Since MiCA's full rollout on 1 July 2026, most of the content circulating about crypto payment provider compliance is aimed at online platforms, e-commerce, iGaming, marketplaces. A physical merchant trying to figure out what MiCA changes for them struggles to find a direct answer, because the players dominating the conversation are built for online payment, not for the checkout counter.
The most visible crypto payment gateways today offer checkout solutions, payment links, e-commerce integrations. That's a coherent architecture choice for their target market, but it leaves a complete blind spot on physical retail. A merchant with a point of sale, a till, payment terminals already installed, doesn't find an answer to their actual need in these solutions, which is adding crypto to existing infrastructure, not building a new online payment flow.

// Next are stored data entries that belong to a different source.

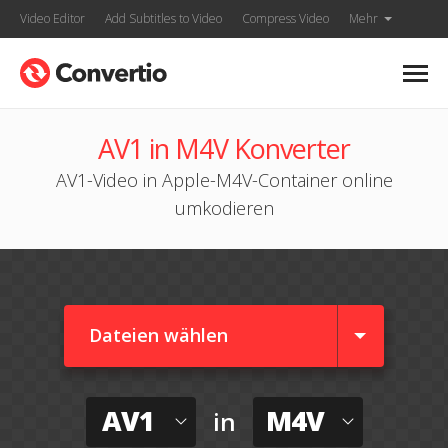
Video Editor
Add Subtitles to Video
Compress Video
Mehr
AV1 in M4V Konverter
AV1-Video in Apple-M4V-Container online
umkodieren
Dateien wählen
AV1
M4V
in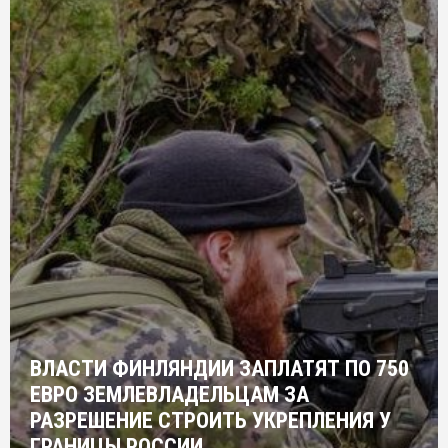
ВЛАСТИ ФИНЛЯНДИИ ЗАПЛАТЯТ ПО 750
ЕВРО ЗЕМЛЕВЛАДЕЛЬЦАМ ЗА
РАЗРЕШЕНИЕ СТРОИТЬ УКРЕПЛЕНИЯ У
ГРАНИЦЫ РОССИИ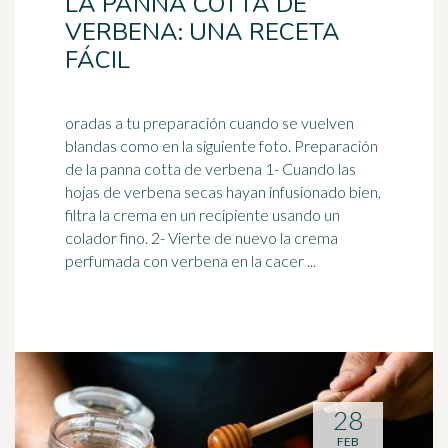
LA PANNA COTTA DE
VERBENA: UNA RECETA
FÁCIL
oradas a tu preparación cuando se vuelven
blandas como en la siguiente foto. Preparación
de la panna cotta de verbena 1- Cuando las
hojas de verbena secas hayan
infusionado
bien,
filtra la crema en un recipiente usando un
colador fino. 2- Vierte de nuevo la crema
perfumada con verbena en la cacer ...
28
FEB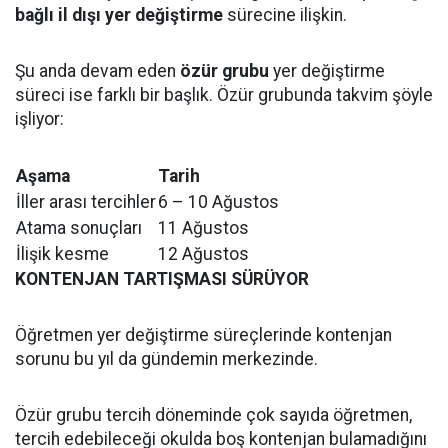
bağlı il dışı yer değiştirme
sürecine ilişkin.
Şu anda devam eden
özür grubu
yer değiştirme
süreci ise farklı bir başlık. Özür grubunda takvim şöyle
işliyor:
Aşama
Tarih
İller arası tercihler
6 – 10 Ağustos
Atama sonuçları
11 Ağustos
İlişik kesme
12 Ağustos
KONTENJAN TARTIŞMASI SÜRÜYOR
Öğretmen yer değiştirme süreçlerinde kontenjan
sorunu bu yıl da gündemin merkezinde.
Özür grubu tercih döneminde çok sayıda öğretmen,
tercih edebileceği okulda boş kontenjan bulamadığını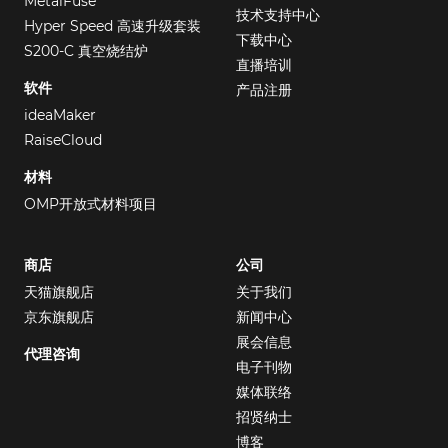
MetalFuse
技术支持中心
Hyper Speed 高速升级套装
下载中心
S200-C 真空烧结炉
直播培训
软件
产品注册
ideaMaker
RaiseCloud
材料
OMP开放式材料项目
商店
公司
天猫旗舰店
关于我们
京东旗舰店
新闻中心
展会信息
代理咨询
电子刊物
媒体联络
招贤纳士
博客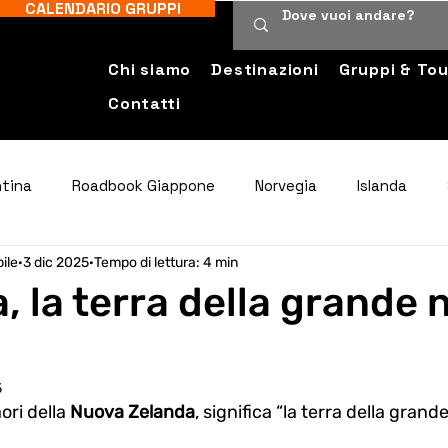
CALENDARIO GRUPPI
Chi siamo
Destinazioni
Gruppi & Tou
Contatti
ntina
Roadbook Giappone
Norvegia
Islanda
ile
3 dic 2025
Tempo di lettura: 4 min
ica
Nuova Zelanda
, la terra della grande 
5
ri della 
Nuova Zelanda
, significa “la terra della grand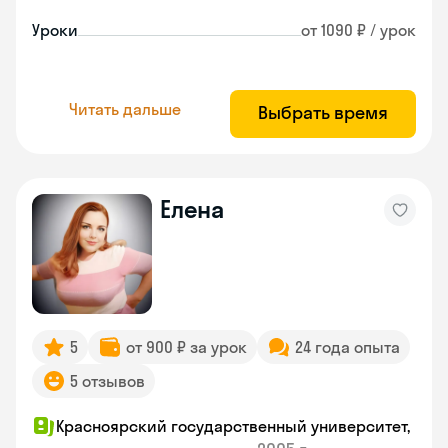
Уроки
от 1090 ₽ / урок
Читать дальше
Выбрать время
Елена
5
от 900 ₽ за урок
24 года опыта
5 отзывов
Красноярский государственный университет,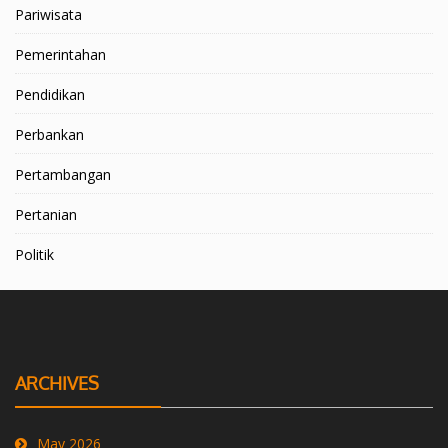
Pariwisata
Pemerintahan
Pendidikan
Perbankan
Pertambangan
Pertanian
Politik
ARCHIVES
May 2026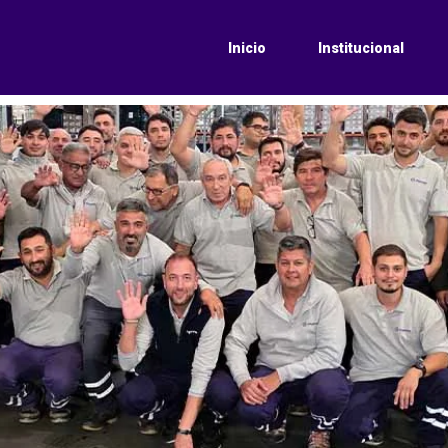
Inicio
Institucional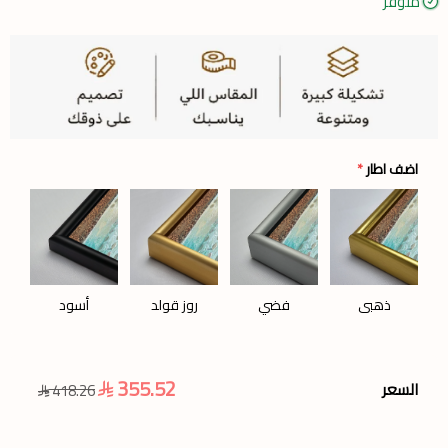
متوفر
اضف اطار
*
ذهبي
فضي
روز قولد
أسود
355.52
السعر
418.26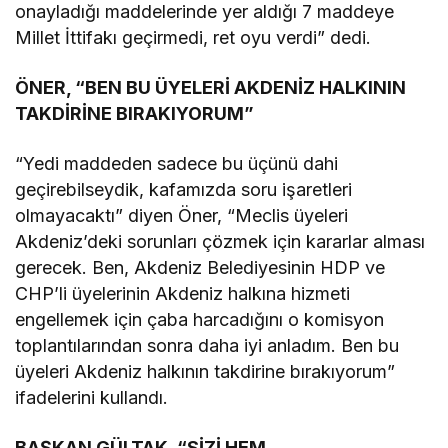
onayladığı maddelerinde yer aldığı 7 maddeye
Millet İttifakı geçirmedi, ret oyu verdi” dedi.
ÖNER, “BEN BU ÜYELERİ AKDENİZ HALKININ
TAKDİRİNE BIRAKIYORUM”
“Yedi maddeden sadece bu üçünü dahi
geçirebilseydik, kafamızda soru işaretleri
olmayacaktı” diyen Öner, “Meclis üyeleri
Akdeniz’deki sorunları çözmek için kararlar alması
gerecek. Ben, Akdeniz Belediyesinin HDP ve
CHP’li üyelerinin Akdeniz halkına hizmeti
engellemek için çaba harcadığını o komisyon
toplantılarından sonra daha iyi anladım. Ben bu
üyeleri Akdeniz halkının takdirine bırakıyorum”
ifadelerini kullandı.
BAŞKAN GÜLTAK, “SİZİ HEM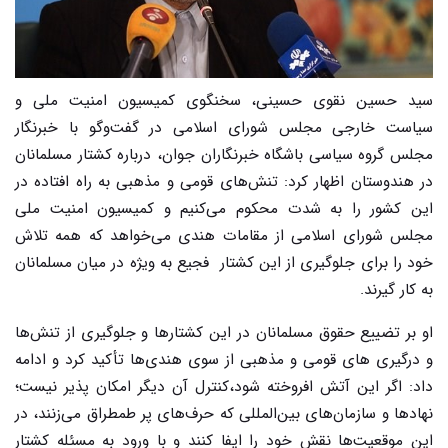
سید حسین نقوی حسینی، سخنگوی کمیسیون امنیت ملی و
سیاست خارجی مجلس شورای اسلامی در گفت‌وگو با خبرنگار
مجلس گروه سیاسی باشگاه خبرنگاران جوان، درباره کشتار مسلمانان
در هندوستان اظهار کرد: تنش‌های قومی و مذهبی به راه افتاده در
این کشور را به شدت محکوم می‌کنیم و کمیسیون امنیت ملی
مجلس شورای اسلامی از مقامات هندی می‌خواهد که همه تلاش
خود را برای جلوگیری از این کشتار فجیع به ویژه در میان مسلمانان
به کار گیرند.
او بر تضییع حقوق مسلمانان در این کشتارها و جلوگیری از تنش‌ها
و درگیری ‌های قومی و مذهبی از سوی هندی‌ها تأکید کرد و ادامه
داد: اگر این آتش افروخته شود،کنترل آن دیگر امکان پذیر نیست؛
نهادها و سازمان‌های بین‌المللی که حرف‌های پر طمطراق می‌زنند، در
این موقعیت‌ها نقش خود را ایفا کنند و با ورود به مسئله کشتار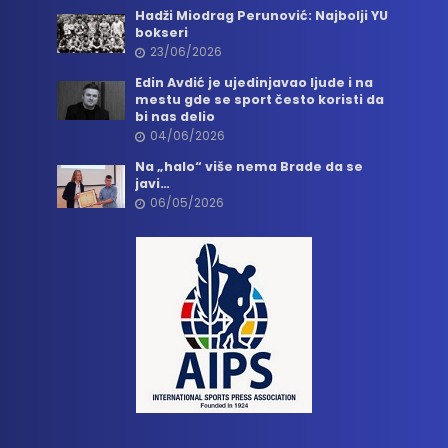
Hadži Miodrag Perunović: Najbolji YU
bokseri
23/06/2026
Edin Avdić je ujedinjavao ljude i na
mestu gde se sport često koristi da
bi nas delio
04/06/2026
Na „halo“ više nema Brade da se
javi…
06/05/2026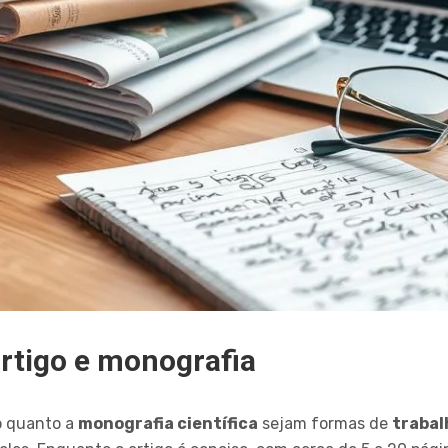
artigo e monografia
co quanto a
monografia científica
sejam formas de
trabal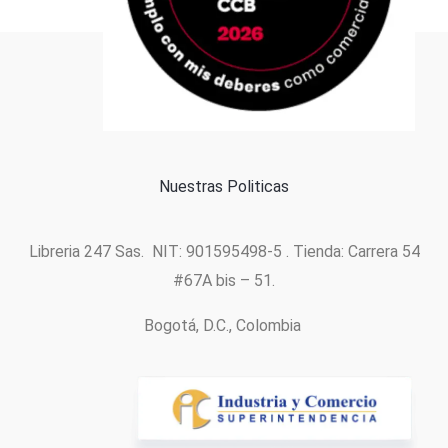
Formas de pago
Política de cookies
Nuestras Politicas
Libreria 247 Sas. NIT: 901595498-5 . Tienda: Carrera 54
#67A bis – 51.
Bogotá, D.C., Colombia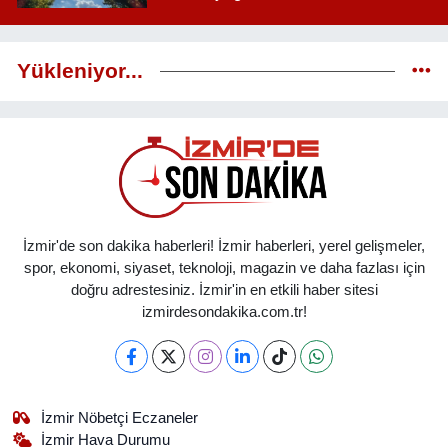
Yükleniyor...
İzmir'de son dakika haberleri! İzmir haberleri, yerel gelişmeler,
spor, ekonomi, siyaset, teknoloji, magazin ve daha fazlası için
doğru adrestesiniz. İzmir'in en etkili haber sitesi
izmirdesondakika.com.tr!
İzmir Nöbetçi Eczaneler
İzmir Hava Durumu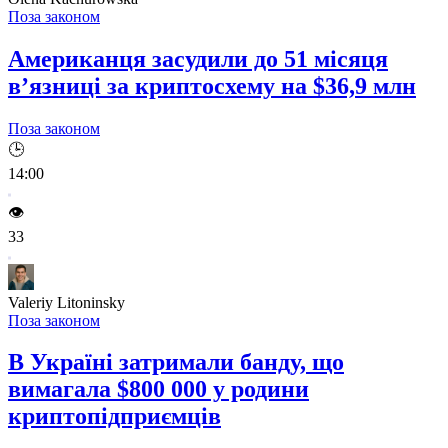
Поза законом
Американця засудили до 51 місяця
в’язниці за криптосхему на $36,9 млн
Поза законом
🕒
14:00
👁️
33
Valeriy Litoninsky
Поза законом
В Україні затримали банду, що
вимагала $800 000 у родини
криптопідприємців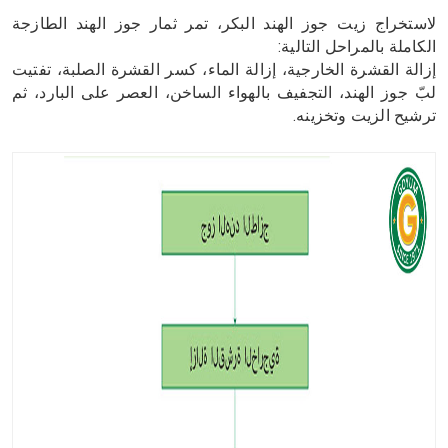
لاستخراج زيت جوز الهند البكر، تمر ثمار جوز الهند الطازجة
الكاملة بالمراحل التالية:
إزالة القشرة الخارجية، إزالة الماء، كسر القشرة الصلبة، تفتيت
لبّ جوز الهند، التجفيف بالهواء الساخن، العصر على البارد، ثم
ترشيح الزيت وتخزينه.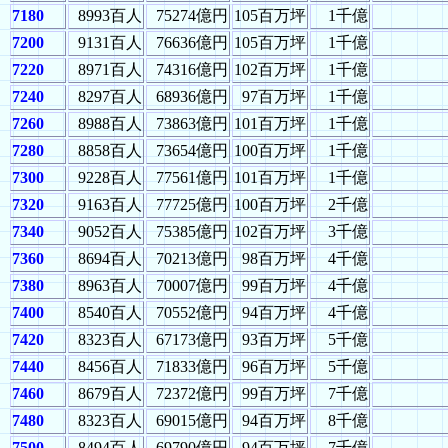
7180
8993百人
75274億円
105百万坪
1千億
7200
9131百人
76636億円
105百万坪
1千億
7220
8971百人
74316億円
102百万坪
1千億
7240
8297百人
68936億円
97百万坪
1千億
7260
8988百人
73863億円
101百万坪
1千億
7280
8858百人
73654億円
100百万坪
1千億
7300
9228百人
77561億円
101百万坪
1千億
7320
9163百人
77725億円
100百万坪
2千億
7340
9052百人
75385億円
102百万坪
3千億
7360
8694百人
70213億円
98百万坪
4千億
7380
8963百人
70007億円
99百万坪
4千億
7400
8540百人
70552億円
94百万坪
4千億
7420
8323百人
67173億円
93百万坪
5千億
7440
8456百人
71833億円
96百万坪
5千億
7460
8679百人
72372億円
99百万坪
7千億
7480
8323百人
69015億円
94百万坪
8千億
7500
8494百人
69790億円
94百万坪
7千億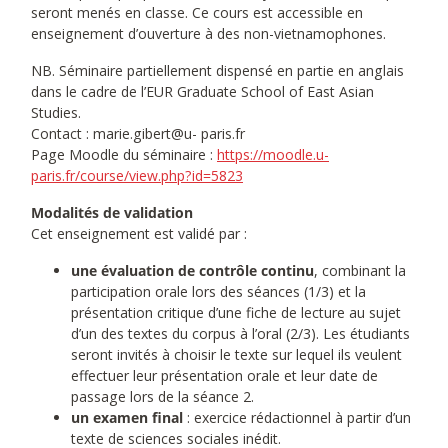
seront menés en classe. Ce cours est accessible en
enseignement d’ouverture à des non-vietnamophones.
NB. Séminaire partiellement dispensé en partie en anglais
dans le cadre de l’EUR Graduate School of East Asian
Studies.
Contact : marie.gibert@u- paris.fr
Page Moodle du séminaire :
https://moodle.u-
paris.fr/course/view.php?id=5823
Modalités de validation
Cet enseignement est validé par :
une évaluation de contrôle continu
, combinant la
participation orale lors des séances (1/3) et la
présentation critique d’une fiche de lecture au sujet
d’un des textes du corpus à l’oral (2/3). Les étudiants
seront invités à choisir le texte sur lequel ils veulent
effectuer leur présentation orale et leur date de
passage lors de la séance 2.
un examen final
: exercice rédactionnel à partir d’un
texte de sciences sociales inédit.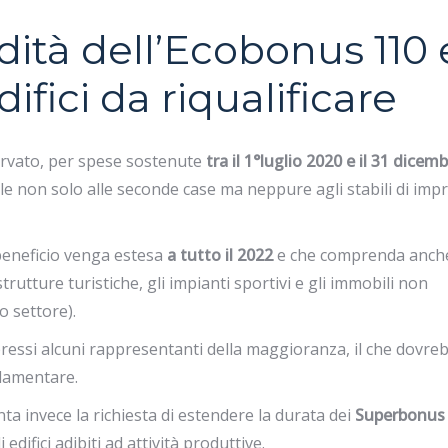
idità dell’Ecobonus 110 
ifici da riqualificare
ervato, per spese sostenute
tra il 1°luglio 2020 e il 31 dicem
bile non solo alle seconde case ma neppure agli stabili di imp
beneficio venga estesa
a tutto il 2022
e che comprenda anche
strutture turistiche, gli impianti sportivi e gli immobili non
o settore).
pressi alcuni rappresentanti della maggioranza, il che dovre
rlamentare.
ta invece la richiesta di estendere la durata dei
Superbonus
 edifici adibiti ad attività produttive.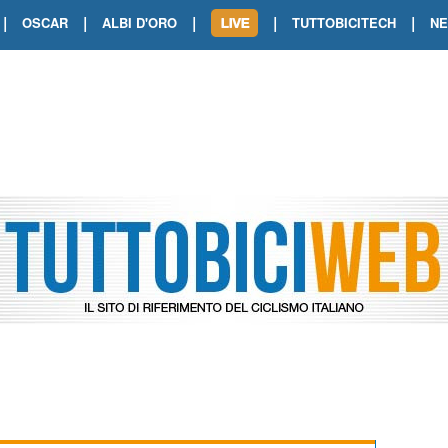
|
|
|
|
|
OSCAR
ALBI D'ORO
TUTTOBICITECH
N
TOUR DE FRANCE. SHOW DI VAN DER
TOUR DE FRANCE. CARAPAZ FIRMA I
TOUR DE FRANCE. POKERISSIMO TA
TOUR DE FRANCE. ORCIERES-MERL
TOUR DE FRANCE. A VOIRON TRIONF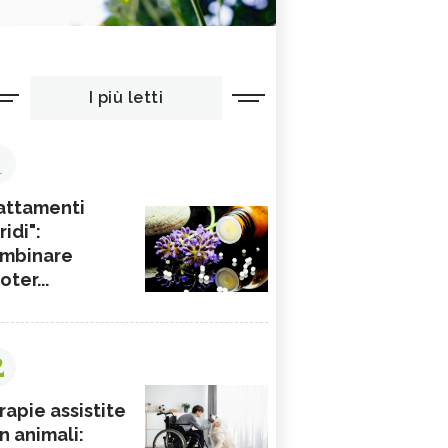
I più letti
1
attamenti
ridi":
mbinare
ioter...
2
rapie assistite
n animali: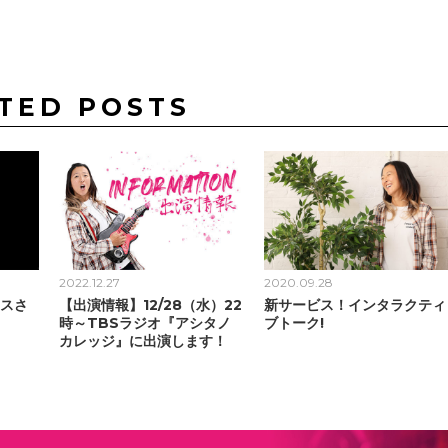
TED POSTS
2022.12.27
2020.09.28
ースさ
【出演情報】12/28（水）22
新サービス！インタラクティ
時～TBSラジオ『アシタノ
ブトーク!
カレッジ』に出演します！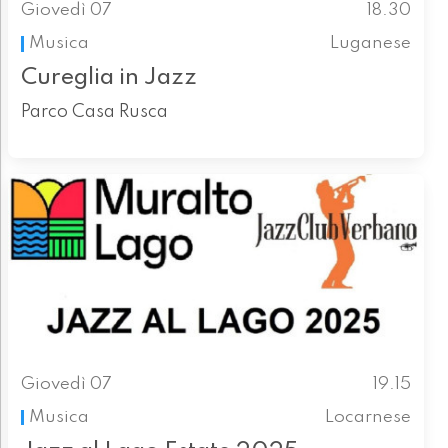
Giovedì 07
18.30
Musica
Luganese
Cureglia in Jazz
Parco Casa Rusca
Giovedì 07
19.15
Musica
Locarnese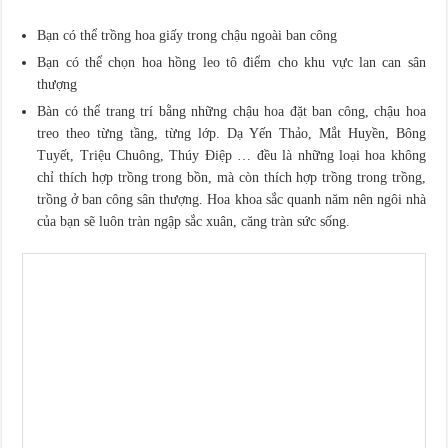
Bạn có thể trồng hoa giấy trong chậu ngoài ban công
Bạn có thể chọn hoa hồng leo tô điểm cho khu vực lan can sân
thượng
Bàn có thể trang trí bằng những chậu hoa đặt ban công, chậu hoa
treo theo từng tầng, từng lớp. Dạ Yến Thảo, Mắt Huyền, Bông
Tuyết, Triệu Chuông, Thúy Điệp … đều là những loại hoa không
chỉ thích hợp trồng trong bồn, mà còn thích hợp trồng trong trồng,
trồng ở ban công sân thượng. Hoa khoa sắc quanh năm nên ngôi nhà
của bạn sẽ luôn tràn ngập sắc xuân, căng tràn sức sống.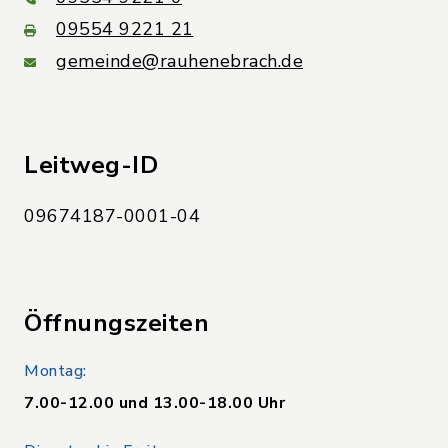
09554 9221 21
gemeinde@rauhenebrach.de
Leitweg-ID
09674187-0001-04
Öffnungszeiten
Montag:
7.00-12.00 und 13.00-18.00 Uhr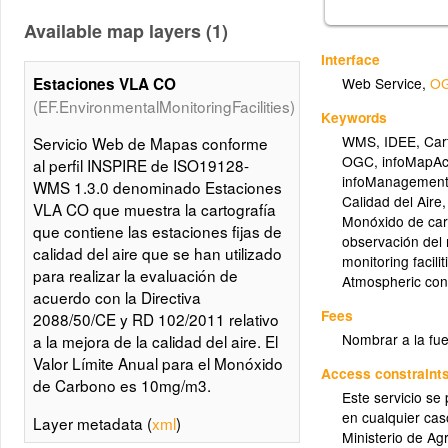
Available map layers (1)
Interface
Estaciones VLA CO
Web Service
,
OG
(EF.EnvironmentalMonitoringFacilities)
Keywords
WMS
,
IDEE
,
Car
Servicio Web de Mapas conforme
OGC
,
infoMapAc
al perfil INSPIRE de ISO19128-
infoManagement
WMS 1.3.0 denominado Estaciones
Calidad del Aire
VLA CO que muestra la cartografía
Monóxido de ca
que contiene las estaciones fijas de
observación del
calidad del aire que se han utilizado
monitoring facilit
para realizar la evaluación de
Atmospheric con
acuerdo con la Directiva
Fees
2088/50/CE y RD 102/2011 relativo
Nombrar a la fue
a la mejora de la calidad del aire. El
Valor Límite Anual para el Monóxido
Access constraint
de Carbono es 10mg/m3.
Este servicio se
en cualquier ca
Layer metadata (
xml
)
Ministerio de Ag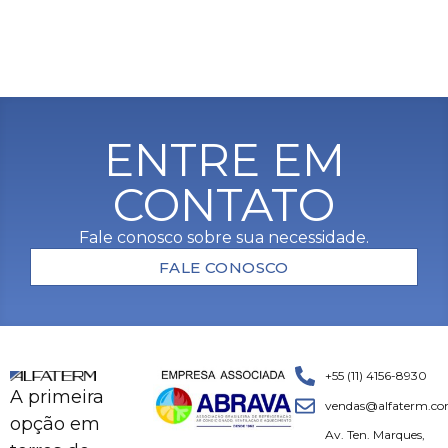
ENTRE EM
CONTATO
Fale conosco sobre sua necessidade.
FALE CONOSCO
+55 (11) 4156-8930
A primeira
vendas@alfaterm.co
opção em
Av. Ten. Marques,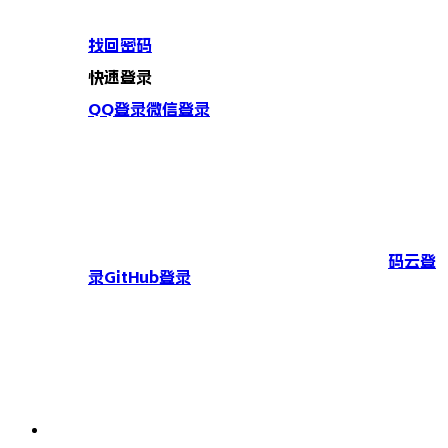
找回密码
快速登录
QQ登录
微信登录
码云登
录
GitHub登录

MiCA tightened regulatory requirements across all crypto payment providers, including those serving online only. A physical merchant considering adding crypto now faces a limited choice: either adapt a solution built for e-commerce to their point of sale, with all the friction that involves, or find a provider that built its offering directly for the physical terrain.
A physical retailer wanting to accept crypto doesn't need a new checkout system. Integration needs to happen on terminals already in place, Ingenico, Verifone, Sunmi, PAX or Landi, with no hardware replacement. This is a fundamental difference from a solution built for online checkout, which by default assumes there's no physical hardware to integrate with.
Local merchants and luxury brands operating in physical stores run into the same lack of a fitting answer in the current market offering. Yet crypto demand clearly exists in these segments, driven by a customer base that already holds digital assets and would rather pay directly in-store than go through a prior conversion.
A PSP or merchant looking for a crypto solution for their physical point of sale should check that the provider covers three things online gateways generally don't address: compatibility with checkout hardware already installed, settlement in euros or regulated stablecoins directly on the existing checkout flow, and a verifiable regulatory status, licensed as a payment agent under ACPR.
A business with both a physical location and an e-commerce site shouldn't have to choose between two different providers depending on the channel. The same infrastructure can cover the physical point of sale and the e-commerce flow, with a single consolidated settlement, rather than managing two separate crypto payment flows.